__Material provided__
__________
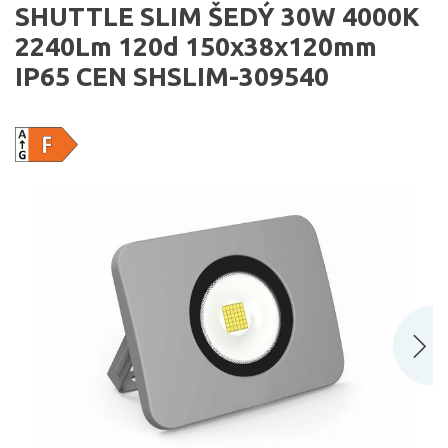
SHUTTLE SLIM ŠEDÝ 30W 4000K
2240Lm 120d 150x38x120mm
IP65 CEN SHSLIM-309540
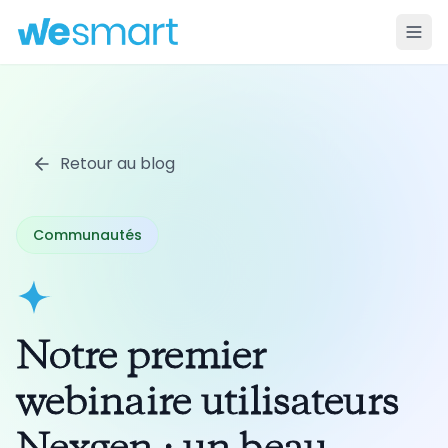
Retour au blog
Communautés
Notre premier
webinaire utilisateurs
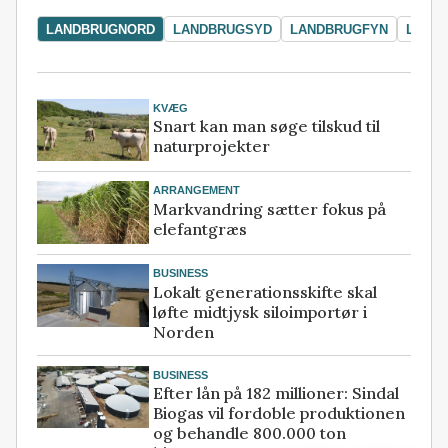
LANDBRUGNORD
LANDBRUGSYD
LANDBRUGFYN
LAND
KVÆG
Snart kan man søge tilskud til
naturprojekter
ARRANGEMENT
Markvandring sætter fokus på
elefantgræs
BUSINESS
Lokalt generationsskifte skal
løfte midtjysk siloimportør i
Norden
BUSINESS
Efter lån på 182 millioner: Sindal
Biogas vil fordoble produktionen
og behandle 800.000 ton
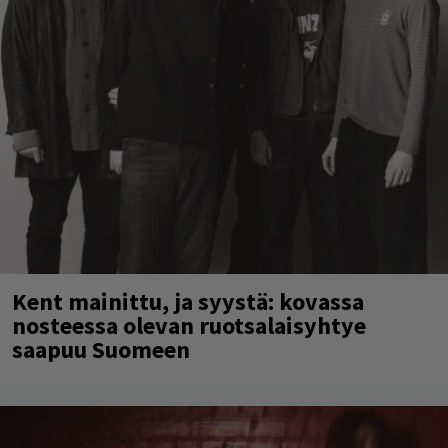
Kent mainittu, ja syystä: kovassa
nosteessa olevan ruotsalaisyhtye
saapuu Suomeen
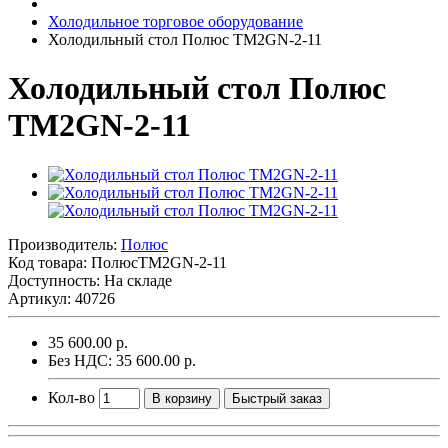
Холодильное торговое оборудование
Холодильный стол Полюс TM2GN-2-11
Холодильный стол Полюс
TM2GN-2-11
Производитель:
Полюс
Код товара:
ПолюсTM2GN-2-11
Доступность: На складе
Артикул: 40726
35 600.00 р.
Без НДС: 35 600.00 р.
Кол-во
В корзину
Быстрый заказ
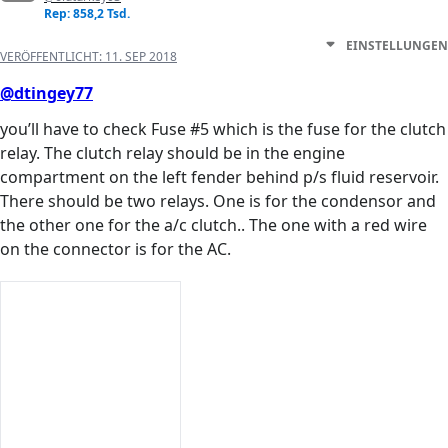
Rep: 858,2 Tsd.
EINSTELLUNGEN
VERÖFFENTLICHT:
11. SEP 2018
@dtingey77
you’ll have to check Fuse #5 which is the fuse for the clutch
relay. The clutch relay should be in the engine
compartment on the left fender behind p/s fluid reservoir.
There should be two relays. One is for the condensor and
the other one for the a/c clutch.. The one with a red wire
on the connector is for the AC.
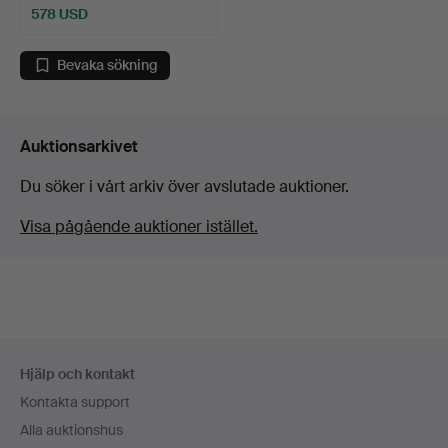
578 USD
Bevaka sökning
Auktionsarkivet
Du söker i vårt arkiv över avslutade auktioner.
Visa pågående auktioner istället.
Sidfotsnavigation
Hjälp och kontakt
Kontakta support
Alla auktionshus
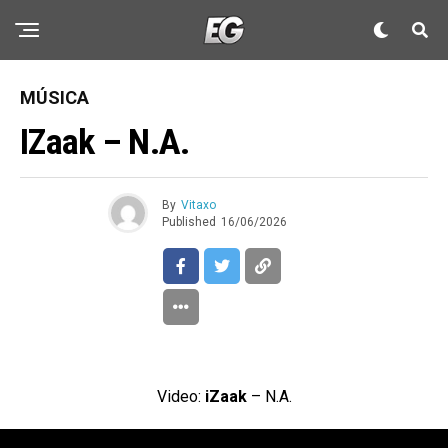
MÚSICA
IZaak – N.A.
By
Vitaxo
Published
16/06/2026
Video:
iZaak
– N.A.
__________
For this exercise, transcribe exactly the part of the records above that opens with the line containing "2240Lm 120d 150x38x120mm" and closes with the one containing "Efter lån på 182 millioner: Sindal". Pictures are not part of the copy.

__Reply to the task__
2240Lm 120d 150x38x120mm
IP65 CEN SHSLIM-309540
Retour au blog
Communautés
Notre premier
webinaire utilisateurs
LANDBRUGNORD
LANDBRUGSYD
LANDBRUGFYN
LAND
KVÆG
Snart kan man søge tilskud til
naturprojekter
ARRANGEMENT
Markvandring sætter fokus på
elefantgræs
BUSINESS
Lokalt generationsskifte skal
løfte midtjysk siloimportør i
Norden
BUSINESS
Efter lån på 182 millioner: Sindal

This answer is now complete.